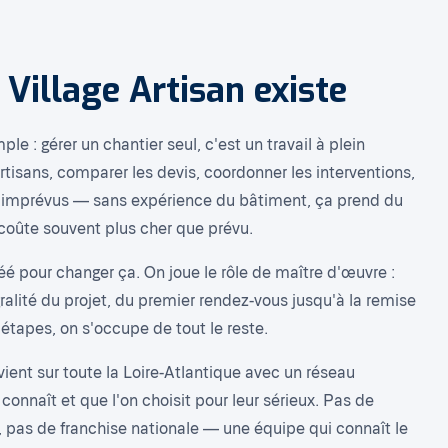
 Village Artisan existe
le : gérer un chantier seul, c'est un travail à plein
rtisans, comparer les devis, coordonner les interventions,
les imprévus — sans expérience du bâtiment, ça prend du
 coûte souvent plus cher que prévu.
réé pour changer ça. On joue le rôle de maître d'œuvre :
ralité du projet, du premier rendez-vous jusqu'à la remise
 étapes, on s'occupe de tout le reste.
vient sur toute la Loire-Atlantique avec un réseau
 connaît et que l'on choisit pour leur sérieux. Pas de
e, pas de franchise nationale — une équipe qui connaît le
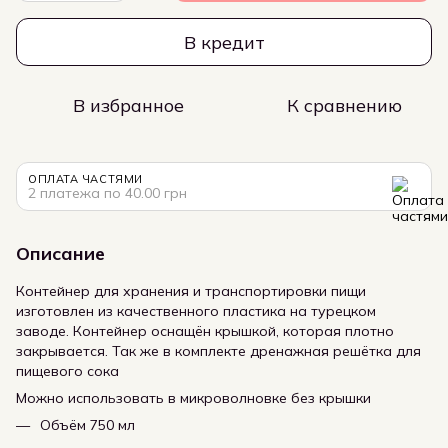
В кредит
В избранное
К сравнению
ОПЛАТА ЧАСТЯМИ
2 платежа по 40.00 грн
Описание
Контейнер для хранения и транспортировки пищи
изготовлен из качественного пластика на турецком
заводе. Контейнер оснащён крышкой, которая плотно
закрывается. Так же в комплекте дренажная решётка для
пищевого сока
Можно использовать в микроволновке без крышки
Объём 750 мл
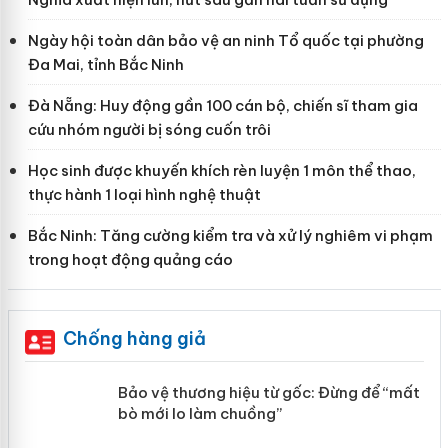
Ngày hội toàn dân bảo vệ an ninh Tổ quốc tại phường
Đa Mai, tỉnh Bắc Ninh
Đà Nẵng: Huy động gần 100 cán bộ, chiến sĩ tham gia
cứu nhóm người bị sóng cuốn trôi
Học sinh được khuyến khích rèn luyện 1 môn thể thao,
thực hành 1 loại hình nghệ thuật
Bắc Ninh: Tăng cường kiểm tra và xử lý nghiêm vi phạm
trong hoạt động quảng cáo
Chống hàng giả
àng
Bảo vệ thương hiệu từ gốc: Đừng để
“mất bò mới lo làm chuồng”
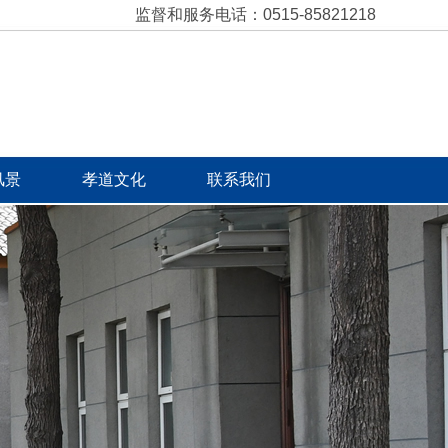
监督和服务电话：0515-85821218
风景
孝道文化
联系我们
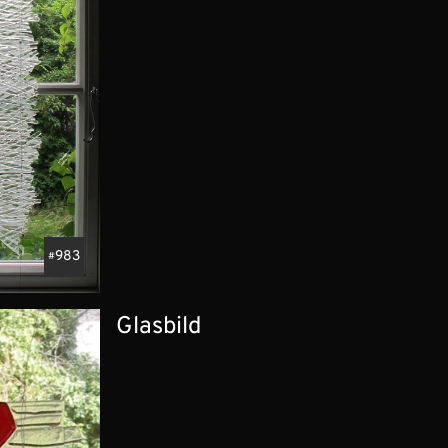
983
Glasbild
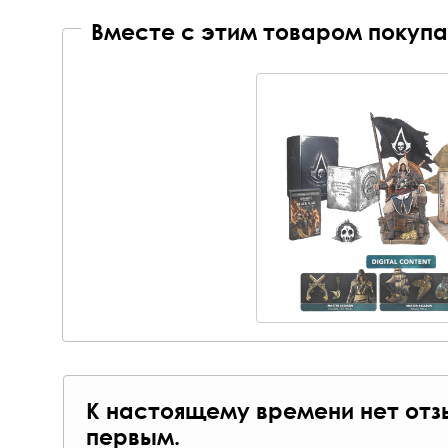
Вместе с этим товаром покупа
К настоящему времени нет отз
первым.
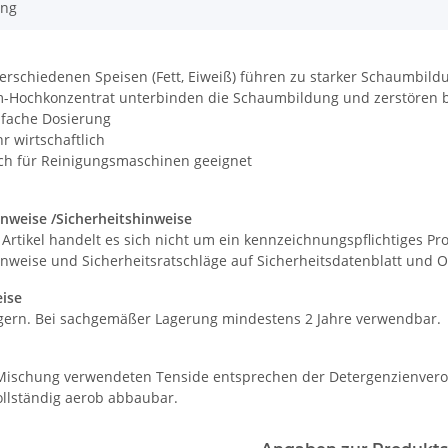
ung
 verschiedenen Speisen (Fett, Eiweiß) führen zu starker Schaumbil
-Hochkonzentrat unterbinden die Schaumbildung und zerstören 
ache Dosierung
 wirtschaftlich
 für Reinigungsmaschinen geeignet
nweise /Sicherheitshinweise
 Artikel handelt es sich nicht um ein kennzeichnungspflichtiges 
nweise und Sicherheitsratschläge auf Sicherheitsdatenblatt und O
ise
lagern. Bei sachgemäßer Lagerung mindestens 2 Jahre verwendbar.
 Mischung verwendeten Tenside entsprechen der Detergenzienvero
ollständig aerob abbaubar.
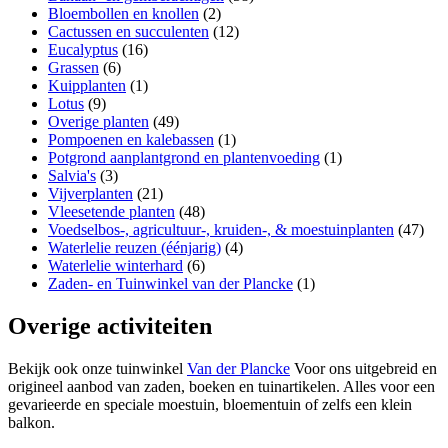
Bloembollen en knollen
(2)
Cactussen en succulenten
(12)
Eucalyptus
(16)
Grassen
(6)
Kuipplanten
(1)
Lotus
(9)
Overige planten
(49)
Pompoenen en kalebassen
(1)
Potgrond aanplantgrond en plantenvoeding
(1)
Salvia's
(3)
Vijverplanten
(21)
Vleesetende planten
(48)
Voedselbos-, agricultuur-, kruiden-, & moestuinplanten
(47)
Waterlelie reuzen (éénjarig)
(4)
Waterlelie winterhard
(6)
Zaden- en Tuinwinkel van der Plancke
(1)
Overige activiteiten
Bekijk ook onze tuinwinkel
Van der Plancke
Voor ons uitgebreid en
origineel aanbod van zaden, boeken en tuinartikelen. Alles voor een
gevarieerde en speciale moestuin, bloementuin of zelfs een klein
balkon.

→ **What needs to be done**
Print the listing exactly, images excluded.

→ **Solution**
 Village Artisan existe
le : gérer un chantier seul, c'est un travail à plein
rtisans, comparer les devis, coordonner les interventions,
les imprévus — sans expérience du bâtiment, ça prend du
 coûte souvent plus cher que prévu.
réé pour changer ça. On joue le rôle de maître d'œuvre :
ralité du projet, du premier rendez-vous jusqu'à la remise
 étapes, on s'occupe de tout le reste.
vient sur toute la Loire-Atlantique avec un réseau
 connaît et que l'on choisit pour leur sérieux. Pas de
e, pas de franchise nationale — une équipe qui connaît le
В кредит
В избранное
К сравнению
ОПЛАТА ЧАСТЯМИ
2 платежа по 40.00 грн
Описание
Контейнер для хранения и транспортировки пищи
изготовлен из качественного пластика на турецком
заводе. Контейнер оснащён крышкой, которая плотно
закрывается. Так же в комплекте дренажная решётка для
пищевого сока
Можно использовать в микроволновке без крышки
Объём 750 мл
Ngày hội toàn dân bảo vệ an ninh Tổ quốc tại phường
Đa Mai, tỉnh Bắc Ninh
Đà Nẵng: Huy động gần 100 cán bộ, chiến sĩ tham gia
cứu nhóm người bị sóng cuốn trôi
Học sinh được khuyến khích rèn luyện 1 môn thể thao,
thực hành 1 loại hình nghệ thuật
Bắc Ninh: Tăng cường kiểm tra và xử lý nghiêm vi phạm
trong hoạt động quảng cáo
Chống hàng giả
àng
Bảo vệ thương hiệu từ gốc: Đừng để
“mất bò mới lo làm chuồng”
监督和服务电话：0515-85821218
风景
孝道文化
联系我们
983
Glasbild
Вместе с этим товаром покупа
К настоящему времени нет отз
первым.
ung
 verschiedenen Speisen (Fett, Eiweiß) führen zu starker Schaumbil
-Hochkonzentrat unterbinden die Schaumbildung und zerstören 
ache Dosierung
 wirtschaftlich
 für Reinigungsmaschinen geeignet
nweise /Sicherheitshinweise
 Artikel handelt es sich nicht um ein kennzeichnungspflichtiges 
nweise und Sicherheitsratschläge auf Sicherheitsdatenblatt und O
ise
lagern. Bei sachgemäßer Lagerung mindestens 2 Jahre verwendbar.
 Mischung verwendeten Tenside entsprechen der Detergenzienvero
ollständig aerob abbaubar.
Bloembollen en knollen
(2)
Cactussen en succulenten
(12)
Eucalyptus
(16)
Grassen
(6)
Kuipplanten
(1)
Lotus
(9)
Overige planten
(49)
Pompoenen en kalebassen
(1)
Potgrond aanplantgrond en plantenvoeding
(1)
Salvia's
(3)
Vijverplanten
(21)
Vleesetende planten
(48)
Voedselbos-, agricultuur-, kruiden-, & moestuinplanten
(47)
Waterlelie reuzen (éénjarig)
(4)
Waterlelie winterhard
(6)
Zaden- en Tuinwinkel van der Plancke
(1)
Overige activiteiten
Bekijk ook onze tuinwinkel
Van der Plancke
Voor ons uitgebreid en
origineel aanbod van zaden, boeken en tuinartikelen. Alles voor een
gevarieerde en speciale moestuin, bloementuin of zelfs een klein
balkon.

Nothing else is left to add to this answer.